The use of adjuvant hysterectomy is controversial for stage IB2 cervical cancer, since dose-intense external pelvic and intracavitary irradiation plus chemotherapy may obviate the need for adjuvant surgery. The GOG trial suggests that adjuvant hysterectomy reduces the recurrence rate but does not affect survival.
The use of weekly cisplatin for 6 cycles or 5-FU and cisplatin every 3 weeks for 2 cycles concurrently with radiotherapy is the standard treatment approach for bulky stage IB2 cervical cancer.
Stages IIA–IVA disease The most important prognostic factor associated with pelvic tumor control and survival is the bulk of pelvic disease within each stage. For stage IIB, bulky disease is variously defined as bilateral or lateral parametrial infiltration or central bulky disease > 4 cm. For stage IIIB, bulky disease is defined as bilateral sidewall involvement, lower-third vaginal involvement, or hydronephrosis.

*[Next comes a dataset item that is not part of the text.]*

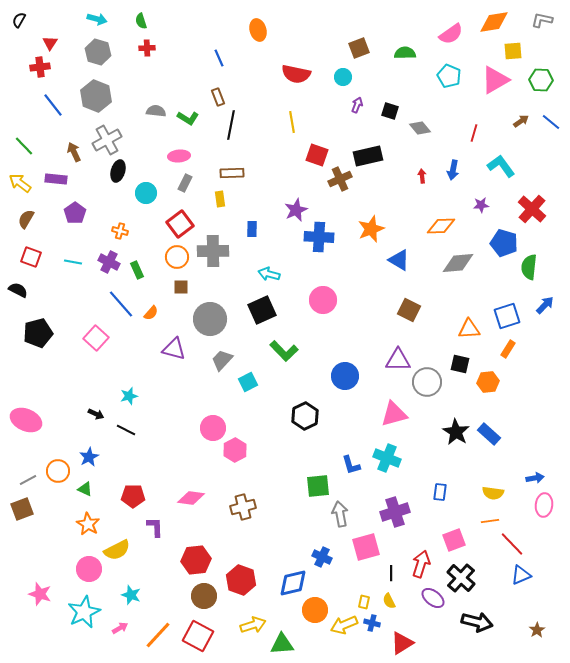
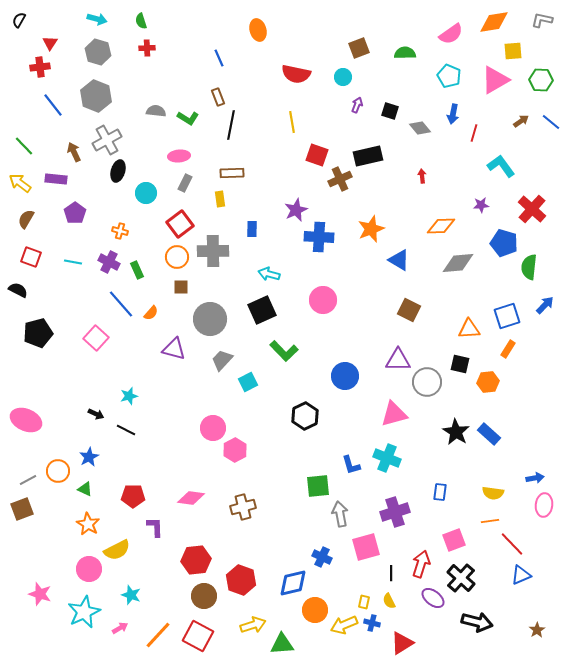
blue arrow at (453, 170): moved 56 px up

In the previous GOG experience, in which para-aortic lymph node staging had been mandated, multivariate analysis testing revealed para-aortic lymph node involvement to be the most powerful negative prognostic factor, followed by pelvic lymph node involvement, larger tumor diameter, young age, advanced stage, and lower performance status for patients with negative para-aortic lymph nodes. Five-year survival rates for radiotherapy alone vary from 80% for stage I, 60% for stage II, and 45% for stage III disease, with corresponding pelvic control rates of 90%, 80%, and 50%, respectively.

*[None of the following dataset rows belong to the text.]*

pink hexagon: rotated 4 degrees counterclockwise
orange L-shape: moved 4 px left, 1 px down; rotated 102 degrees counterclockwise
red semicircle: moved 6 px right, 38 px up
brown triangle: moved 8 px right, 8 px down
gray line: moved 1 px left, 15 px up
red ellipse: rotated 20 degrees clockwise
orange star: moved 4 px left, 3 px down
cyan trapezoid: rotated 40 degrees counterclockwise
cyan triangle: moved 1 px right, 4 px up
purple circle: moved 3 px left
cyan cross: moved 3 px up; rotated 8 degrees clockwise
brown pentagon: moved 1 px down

CT-RT A GOG phase III trial (GOG 120) compared standard pelvic EBRT/intracavitary brachytherapy plus hydroxyurea vs weekly cisplatin versus hydroxyurea, 5-FU, and cisplatin. Both the weekly cisplatin and the 5-FU–cisplatin–hydroxyurea arms produced significantly improved survival and relapse rates compared with hydroxyurea alone. Two-year progression-free survival rates were significantly improved from 47% to 67% and 64% with weekly cisplatin-irradiation and 5-FU–cisplatin–hydroxyurea–irradiation compared with hydroxyurea and radiotherapy (Figure 1). The improved outcome was due to the reduced rates of pelvic failure and lung metastases. Because of an improved therapeutic ratio, weekly cisplatin is the favored regimen. Updated results of this trial confirm the original observations.

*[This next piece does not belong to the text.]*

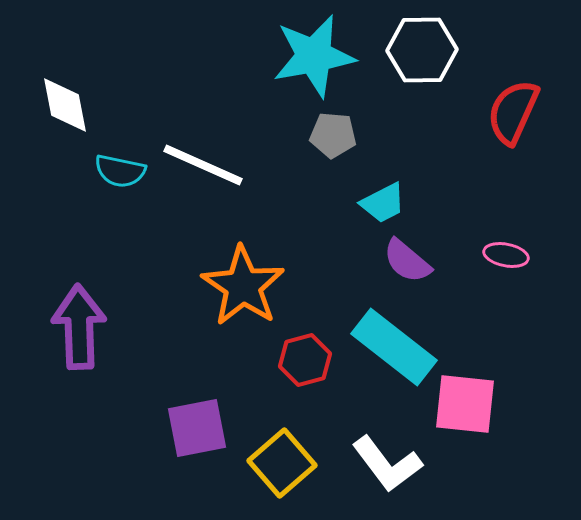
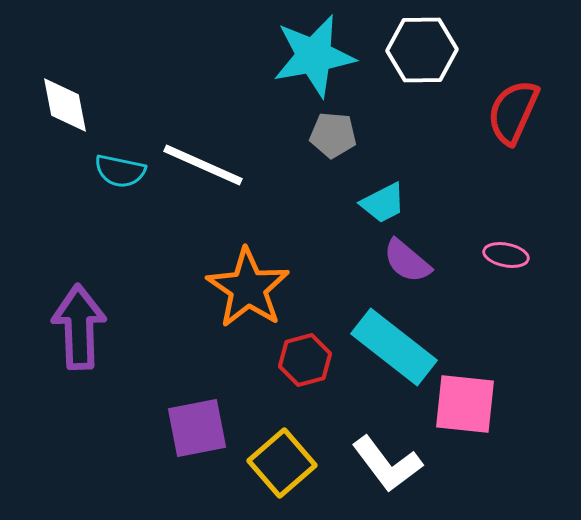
orange star: moved 5 px right, 2 px down
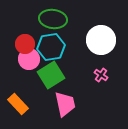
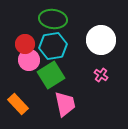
cyan hexagon: moved 2 px right, 1 px up
pink circle: moved 1 px down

GOG 165 compared standard radiation therapy plus concurrent weekly cisplatin vs concurrent protracted venous infusion of 5-FU (225 mg/m2/day over 5 weeks) as radiation sensitizers. In a randomized trial 294 patients with advanced cervical cancer were enrolled to compare cisplatin and cisplatin + topotecan (Hycamtin). Patients receiving topotecan had statistically superior outcomes to those receiving cisplatin alone, with median overall survival of 9.4 and 6.5 months (P = .017), median progression-free survival of 4.6 and 2.9 months (P = .014), and response rates of 27% and 13%, respectively. This recently reported study confirms the efficacy of pelvic radiotherapy with weekly cisplatin. The study was closed prematurely when a planned interim analysis indicated that the 5-FU arm had a 35% higher rate of treatment failure. An editorial published with the article highlighted the future difficulties with randomized trials for this population.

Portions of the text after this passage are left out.